_Directions_. Every record must reappear in the answer exactly as given.

_Recorded data_.
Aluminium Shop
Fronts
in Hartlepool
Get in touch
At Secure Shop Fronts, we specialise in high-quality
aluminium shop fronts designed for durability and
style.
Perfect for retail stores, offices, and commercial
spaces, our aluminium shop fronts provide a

_Answer to this exercise_.
Aluminium Shop
Fronts
in Hartlepool
Get in touch
At Secure Shop Fronts, we specialise in high-quality
aluminium shop fronts designed for durability and
style.
Perfect for retail stores, offices, and commercial
spaces, our aluminium shop fronts provide a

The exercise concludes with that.